To support more ambitious growth, CIO Dave Keith led the internal development of a new paperless processing platform, based on a distributed Unix and Oracle environment, incorporating rules-based homegrown applications plus some third-party workflow and imaging toolsets.
“We were trying to meet customer demands, for example to provide data to the end customer the way they wanted to see it,” Keith explains. “But we were also able to put new products out in four months or less, versus over a year with the old system,” he adds. “We saw our cost per annuity contract drop as much as 50 percent even while transaction volumes went up 50 percent. We’d picked the right tools and architecture … it was a high-performance solution.”
By shutting down the legacy system and retiring 14 apps, Keith shrank IT from 140 to 80 people, freeing up more resources for innovation and cutting overall IT costs by 40 percent. More significantly, recalls Keith, even though Security Benefit was growing quickly, “The new infrastructure was barely breathing. …We had so much capacity and the processing was so fast it didn’t seem to stress at all.”
“We realized we’d done something really innovative,” Keith adds, explaining his decision to ask senior management for permission to try selling the internal processing capabilities to external customers — potentially, even Security Benefit competitors. “The company was looking for additional ways to bring revenue, and we knew in our industry that sooner or later others would get there. So the question was, ‘How do we take advantage of what we have now?’ ”
With the blessing of CEO Chris Robbins, who Keith explains “always says we should be thinking boldly and challenging norms,” IT in 2004 assembled a small group to assess the potential market and write a business plan. The team included such business-side experts as the head of the company’s service operation, “who had very good understanding of the processing we’d need to do,” Keith says. “Everybody saw it as good opportunity to explore, but nobody thought it was a no-brainer,” he recalls.

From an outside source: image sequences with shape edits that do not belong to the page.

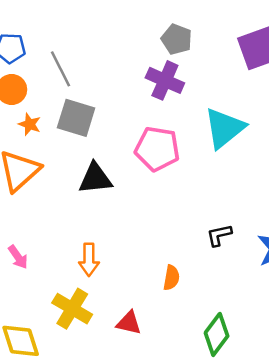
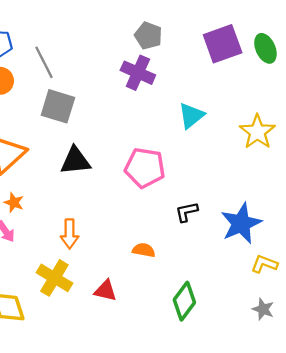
orange star: (30, 124) -> (14, 203), moved
cyan triangle: (224, 128) -> (191, 116), size x0.7
pink pentagon: (157, 149) -> (145, 168), moved
orange semicircle: (171, 278) -> (144, 250), turned -90

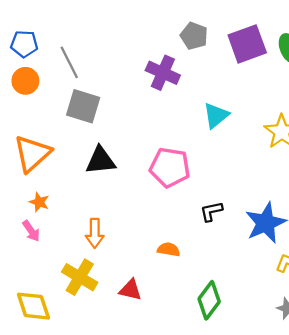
gray pentagon: (148, 36) -> (194, 36), moved

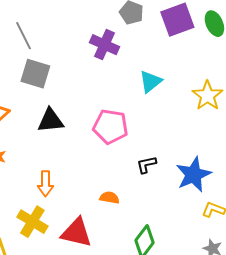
red triangle: (131, 290) -> (76, 233), size x1.6

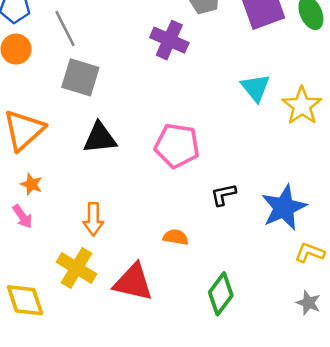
cyan triangle: (150, 82) -> (256, 88), moved, turned -30

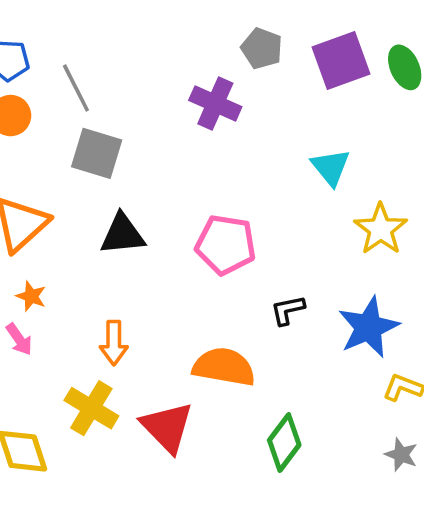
yellow star: (302, 106) -> (381, 229), moved
orange semicircle: (176, 237) -> (224, 367), size x1.8
red triangle: (133, 282) -> (167, 427), turned 33

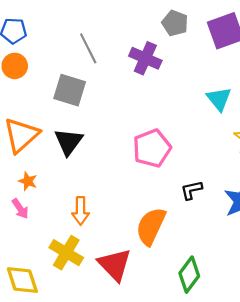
gray line: (76, 88) -> (88, 48), moved
black triangle: (122, 234) -> (68, 142), moved, turned -48
pink pentagon: (226, 245) -> (152, 148), turned -30
orange semicircle: (224, 367) -> (151, 226), turned -75

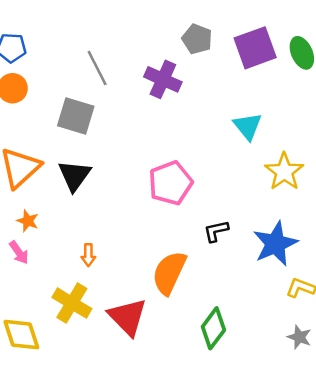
orange arrow: (81, 211) -> (88, 255), size x0.7

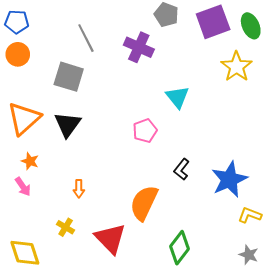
cyan triangle: (248, 126) -> (177, 97), moved
yellow star: (284, 172) -> (236, 67), moved
pink pentagon: (170, 183) -> (145, 131), size x0.7
black L-shape: (216, 231) -> (182, 169), turned -40
yellow cross: (72, 303) -> (66, 227), size x0.6

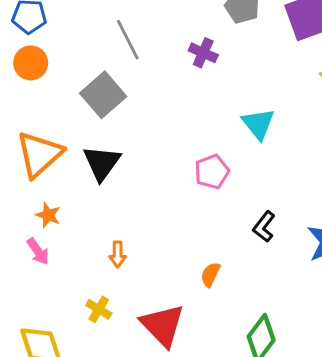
purple cross: (139, 47) -> (203, 53), size x0.7
gray square: (69, 77) -> (103, 95), turned 32
orange semicircle: (144, 203) -> (210, 275), size x0.5

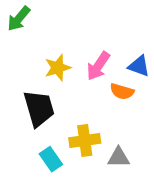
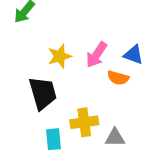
cyan rectangle: (51, 159) -> (54, 139), turned 30

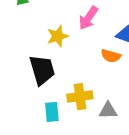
pink arrow: (97, 55) -> (88, 18), moved

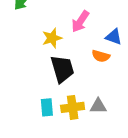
black trapezoid: (42, 70) -> (62, 69), moved
yellow cross: (80, 97) -> (73, 107), moved

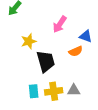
yellow star: (52, 38) -> (29, 41), moved
orange semicircle: (101, 56) -> (76, 51), turned -40

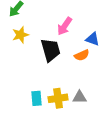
yellow star: (29, 41) -> (20, 35), moved
black trapezoid: (46, 61) -> (51, 50), moved

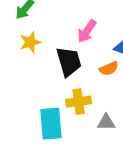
cyan rectangle: (37, 98) -> (51, 124), size x1.6
yellow cross: (58, 98) -> (79, 102), moved

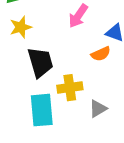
black trapezoid: (69, 62) -> (40, 62), moved
gray triangle: (106, 122) -> (98, 109), turned -30

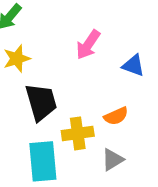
orange semicircle: (101, 54) -> (116, 116), moved

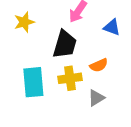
black trapezoid: (41, 102) -> (65, 44), moved, turned 32
cyan rectangle: (43, 161) -> (33, 82), moved

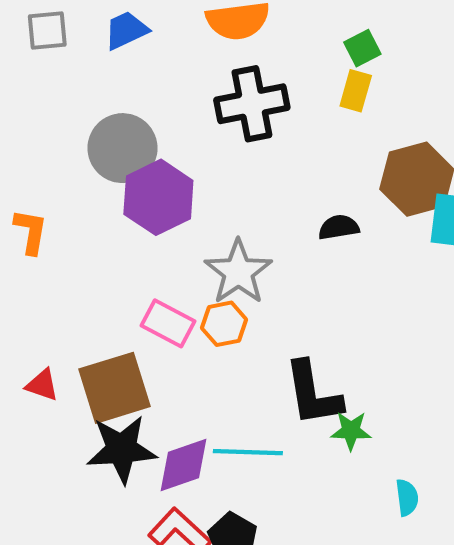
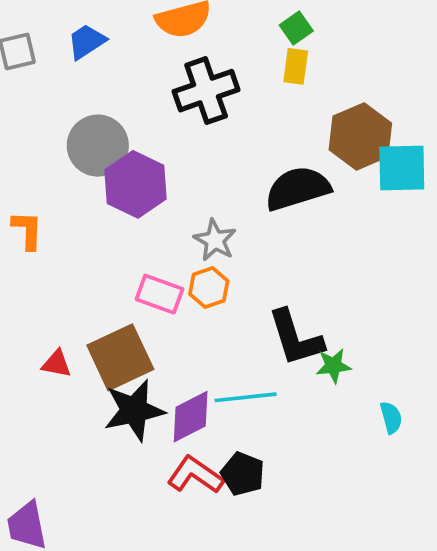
black semicircle: (339, 227) -> (298, 188), size x1.8
gray star: (238, 272) -> (215, 240), size x0.7

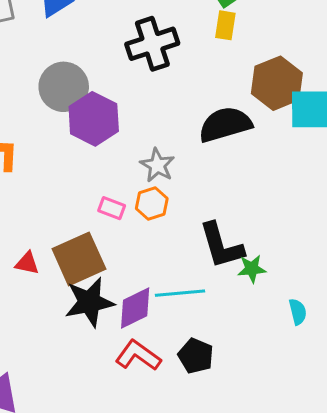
pink rectangle: (159, 294) -> (112, 208), size x0.7
black pentagon: (243, 474) -> (196, 356), moved

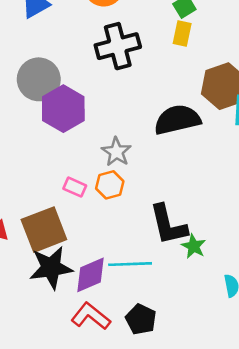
green star: (252, 269) -> (194, 246), turned 30

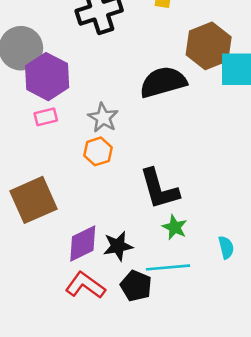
pink rectangle: (75, 187) -> (46, 117), moved, turned -35
green star: (194, 246) -> (175, 227), moved
cyan line: (130, 264) -> (168, 267), moved
black star: (51, 268) -> (118, 246), moved, size x0.7

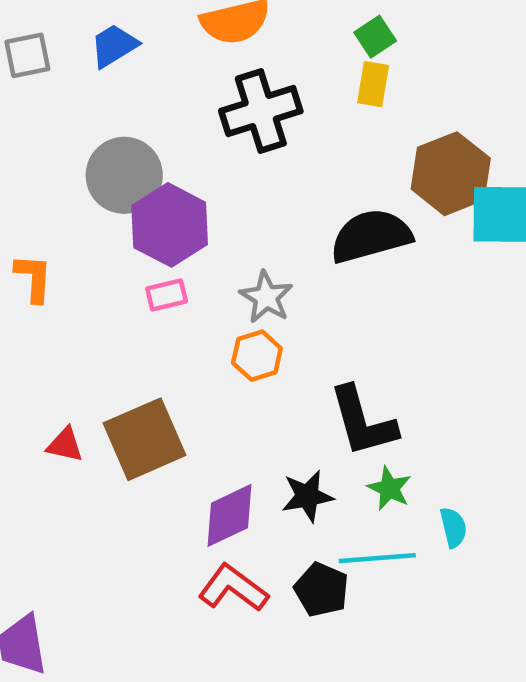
black star: (118, 246) -> (307, 496), moved
cyan semicircle: (226, 247) -> (453, 527), moved

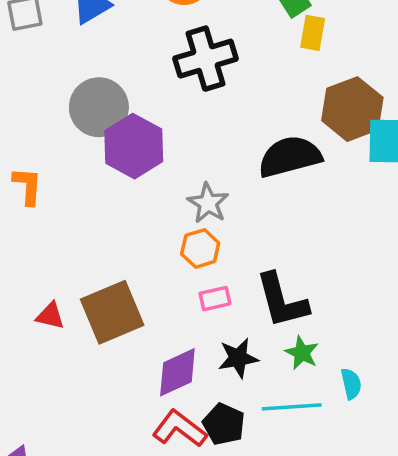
yellow rectangle: (373, 84) -> (313, 33), moved
pink rectangle: (167, 295) -> (215, 299), moved
black pentagon: (321, 590) -> (224, 424), moved

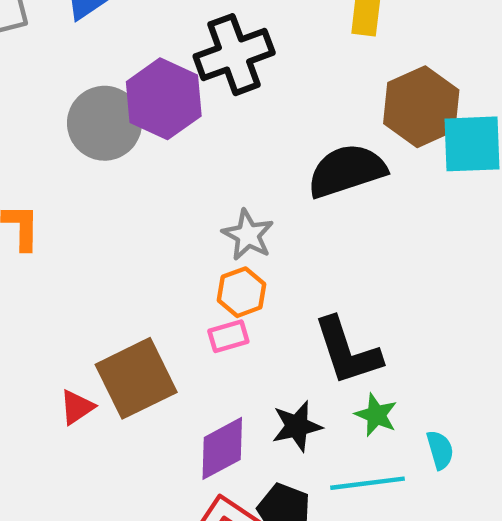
purple hexagon: (134, 146) -> (164, 99), moved
pink rectangle: (215, 299) -> (228, 336), moved
red triangle: (50, 316) -> (77, 407), moved, turned -44

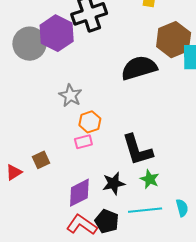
gray star: (248, 235) -> (70, 95), moved
brown square: (136, 378) -> (41, 160), size x0.5
cyan semicircle: (440, 450) -> (182, 208), moved

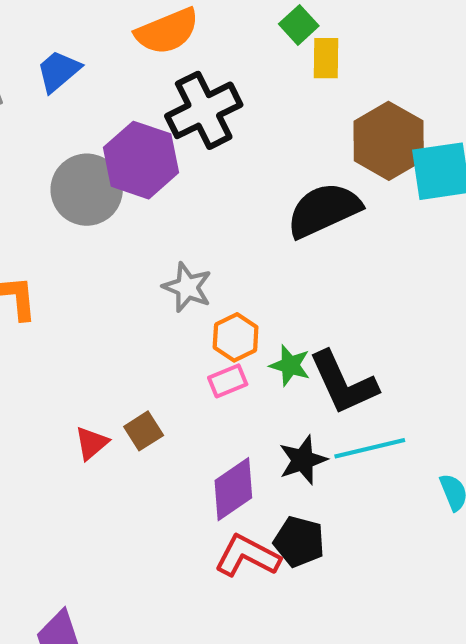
red triangle: (14, 172) -> (92, 443), moved
green star: (150, 179) -> (290, 365), moved
cyan line: (145, 210) -> (370, 448), moved

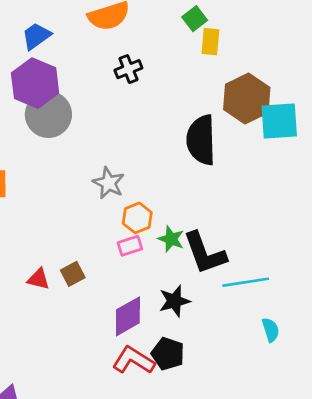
black cross: (204, 110) -> (128, 69), size x0.6
purple hexagon: (141, 160) -> (35, 83), moved
black semicircle: (324, 210) -> (201, 140), turned -72
red triangle: (92, 443) -> (38, 279), turned 50
cyan line: (370, 448) -> (246, 282), moved

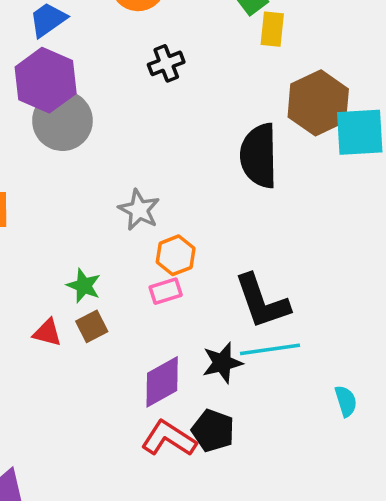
green star: (171, 239) -> (84, 286), moved
cyan line: (246, 282) -> (270, 349), moved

In 2004 the plan was approved and the company’s IT department became the se² business unit, including a team that went into the field to start selling. Today se², with 150 employees and Keith as president, maintains all IT services for Security Benefit, and offers an array of third-party contract and policy administration services to external customers, including servicing, call handling, back office and payment processing, pricing, compliance, document management and storage, and offshore workflow management.
With new clients on board, se² is now officially a success — administering $34 billion worth of contracts and policies, Keith notes, of which Security Benefit represents $16 billion. “We’re growing our non-Security Benefit business at a very rapid rate,” he adds.
Keith cites a few factors as critical to the venture’s success, including the initial burst of confidence and momentum than came from building the new platform. “IT rallied,” he says. “We realized the only way we were going to improve as an organization was if we took charge, took the accountability and fixed it. There’s a renewed energy now.”
Using IT staff to sell the new services rather than hiring others to sell it was also a good idea, Keith explains. And in 2002 the company realigned its service operations to report through IT, “so we started to see more collaboration and synergy, the two groups sort of blended together,” he adds.